Ironically, the economic data going into quarter-end was generally good. February nonfarm payrolls surprised everyone, up more than 300,000 for the best monthly gain in nearly two years. Consumer confidence and sentiment also were very strong, hitting multi-decade highs. Manufacturing accelerated, housing hinted at a spring rebound and the final read on fourth-quarter GDP was revised up much more than expected to 2.9%, as already robust consumer spending was nudged up even higher. That said, consumer spending appears to have weakened in Q1, and the massive trade gap widened, feeding into the Trump administration’s decision to slap tariffs on imported steel and aluminum and China. Whether a negotiating ploy or not, the actions spooked the markets as they recalled past efforts at protectionism that failed miserably, the most obvious example being Smoot-Hawley early in the Great Depression.

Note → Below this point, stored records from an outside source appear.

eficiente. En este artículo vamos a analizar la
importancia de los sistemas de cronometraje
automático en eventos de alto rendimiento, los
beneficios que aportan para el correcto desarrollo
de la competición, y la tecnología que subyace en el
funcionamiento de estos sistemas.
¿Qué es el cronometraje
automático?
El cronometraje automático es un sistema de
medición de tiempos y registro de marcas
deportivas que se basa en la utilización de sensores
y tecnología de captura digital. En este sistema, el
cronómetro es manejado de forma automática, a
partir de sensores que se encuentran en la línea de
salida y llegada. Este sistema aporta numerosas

Overseas markets also stumbled through the quarter, partly on what was happening in the U.S. but also on a rash of negative economic surprises that suggested a slowing in much of Europe and Asia. Reports late in the quarter showed the euro area’s private sector growing at its slowest pace in 14 months, Japanese manufacturing losing steam and German business confidence falling to its weakest level in almost a year. Escalating trade tensions brought on by the Trump administration also disrupted a Group of 20 meeting in Buenos Aires, where finance chiefs failed to reach a truce over trade, prompting concerns of a potential breakout of tit-for-tat trade actions.

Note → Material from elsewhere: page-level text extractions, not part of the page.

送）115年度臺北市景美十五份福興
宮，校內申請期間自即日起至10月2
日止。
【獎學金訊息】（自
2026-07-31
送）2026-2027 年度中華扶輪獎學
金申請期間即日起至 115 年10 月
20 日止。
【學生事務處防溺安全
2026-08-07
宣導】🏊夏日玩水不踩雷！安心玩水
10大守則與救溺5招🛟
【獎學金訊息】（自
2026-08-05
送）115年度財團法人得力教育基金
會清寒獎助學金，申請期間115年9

While macroeconomic data points such as these can impact share price movements in the near term, the Federated Global Strategic Value Dividend Fund remains committed to its focus on long term drivers of total return: Dividend yield and dividend growth.  To achieve those goals, the Fund remains concentrated in Consumer Staples, Integrated Energy, Health Care Pharmaceuticals, Telecom Services, Utilities and high quality Banks and Insurers. These segments of the economy contain the type of high-quality dividend-friendly stocks that the portfolio seeks out, enabling the Fund to provide investors with the opportunity for a high dividend yield complemented with dividend growth. That dividend growth can help the portfolio both sustain its high yield and outpace inflation. Such investments also tend to be less volatile than the broad market, offering the potential for lower downside risk characteristics for the portfolio.

Regardless of current market conditions, the Federated Global Strategic Value Dividend Fund will remain committed to its goals of providing a high and rising income stream from high quality business assets and will not alter its investment style based on near-term market preferences.